In conclusion, the BCA believes we need to be constantly vigilant about regulation and its administration and implementation.

Australia cannot, in an increasingly competitive global environment, afford to be complacent, especially when our competitors, such as the United Kingdom and the Netherlands, are undertaking significant regulatory reform. The BCA is of the view that the first developed nation to seriously reduce its business regulatory burden will have a significant economic advantage. We are optimistic that Australia could reap that advantage with the government’s recent review of business red tape.[3]
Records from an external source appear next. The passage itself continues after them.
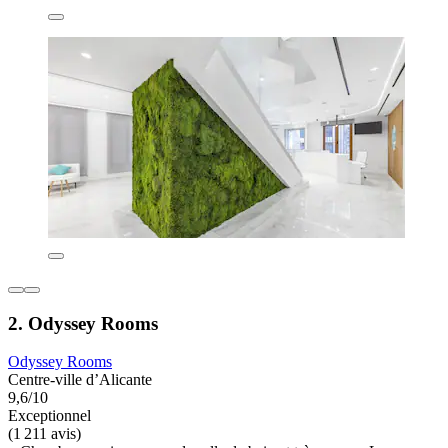
2. Odyssey Rooms
Odyssey Rooms
Centre-ville d’Alicante
9,6/10
Exceptionnel
(1 211 avis)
The government’s commitment to action and real reform could see a significant reduction in the $17 billion regulatory burden. Of course, there have been red tape reviews in the past, but this one promises to be different because it is considering systemic change, rather than simple quick fixes. The BCA is optimistic that our 4 Cs will be considered and reflected in the outcome.

It is not often an article on business red tape can finish on an optimistic note, but this one does. Congratulations again to the Administrative Review Council for the important role it plays in the continual oversight of the business regulatory environment in Australia.


[1] The Hon. John Howard MP, Prime Minister of Australia, and The Hon. Peter Costello MP, Treasurer, 2005, Taskforce on Reducing the Regulatory Burden on Business, Joint media release, 12 October.

[2] Banks, G (Chairman, Regulation Taskforce and Productivity Commission) 2006, ‘Reducing the regulatory burden: the way forward’, Inaugural public lecture, Monash Centre for Regulatory Studies, University Law Chambers, Melbourne, 17 May.

[3] Taskforce on Reducing the Regulatory Burden on Business 2006, Rethinking Regulation, Commonwealth of Australia, Canberra, 7 April.